### RECORDS FOR THIS EXERCISE
[Start of section]

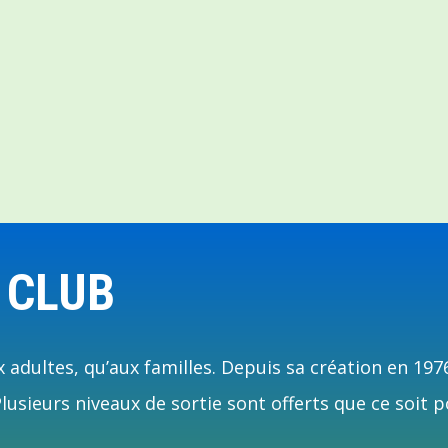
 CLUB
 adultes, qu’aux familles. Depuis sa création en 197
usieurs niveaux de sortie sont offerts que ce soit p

[End of section]
[Start of section]

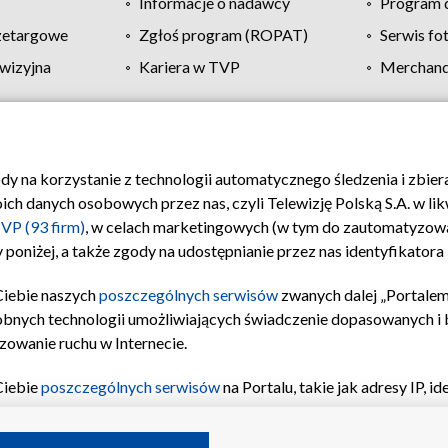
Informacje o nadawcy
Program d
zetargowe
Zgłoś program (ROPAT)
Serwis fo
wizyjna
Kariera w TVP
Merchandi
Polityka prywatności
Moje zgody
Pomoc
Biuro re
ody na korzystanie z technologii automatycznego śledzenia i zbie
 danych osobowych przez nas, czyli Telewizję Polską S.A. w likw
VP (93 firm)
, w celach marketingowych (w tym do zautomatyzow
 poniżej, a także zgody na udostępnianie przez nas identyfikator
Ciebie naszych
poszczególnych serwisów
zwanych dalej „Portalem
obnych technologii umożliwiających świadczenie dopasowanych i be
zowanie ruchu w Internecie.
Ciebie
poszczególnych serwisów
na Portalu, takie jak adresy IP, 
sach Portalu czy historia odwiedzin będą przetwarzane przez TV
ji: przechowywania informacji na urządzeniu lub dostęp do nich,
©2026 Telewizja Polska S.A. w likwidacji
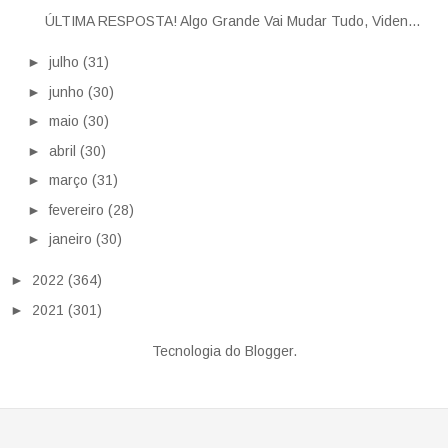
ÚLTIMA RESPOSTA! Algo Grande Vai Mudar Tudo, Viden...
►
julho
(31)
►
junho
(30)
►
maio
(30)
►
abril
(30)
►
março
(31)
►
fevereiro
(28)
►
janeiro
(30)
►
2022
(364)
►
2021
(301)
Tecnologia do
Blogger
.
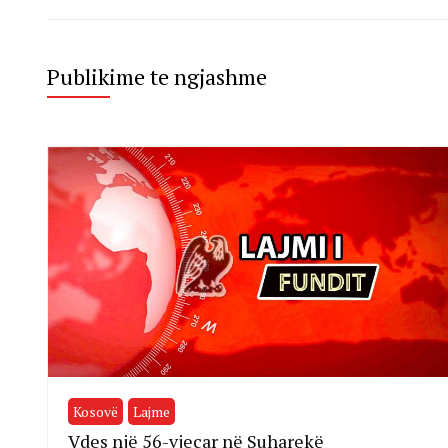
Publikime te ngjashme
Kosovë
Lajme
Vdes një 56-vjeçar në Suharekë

[End of section]
[Start of section]

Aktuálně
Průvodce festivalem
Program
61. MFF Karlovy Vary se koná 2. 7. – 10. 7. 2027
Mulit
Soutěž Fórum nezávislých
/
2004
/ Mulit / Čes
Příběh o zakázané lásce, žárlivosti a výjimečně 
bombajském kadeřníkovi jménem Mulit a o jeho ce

[End of section]

### ASSIGNED TASK
The data above holds the lines to copy: start at the one with "na Portalu, takie", stop at the one with "Vdes një 56-vjeçar në Suharekë", include both, copy them exactly without pictures, and copy nothing else.

### WRITTEN RESPONSE
na Portalu, takie jak adresy IP, 
sach Portalu czy historia odwiedzin będą przetwarzane przez TV
ji: przechowywania informacji na urządzeniu lub dostęp do nich,
©2026 Telewizja Polska S.A. w likwidacji
ÚLTIMA RESPOSTA! Algo Grande Vai Mudar Tudo, Viden...
►
julho
(31)
►
junho
(30)
►
maio
(30)
►
abril
(30)
►
março
(31)
►
fevereiro
(28)
►
janeiro
(30)
►
2022
(364)
►
2021
(301)
Tecnologia do
Blogger
.
Publikime te ngjashme
Kosovë
Lajme
Vdes një 56-vjeçar në Suharekë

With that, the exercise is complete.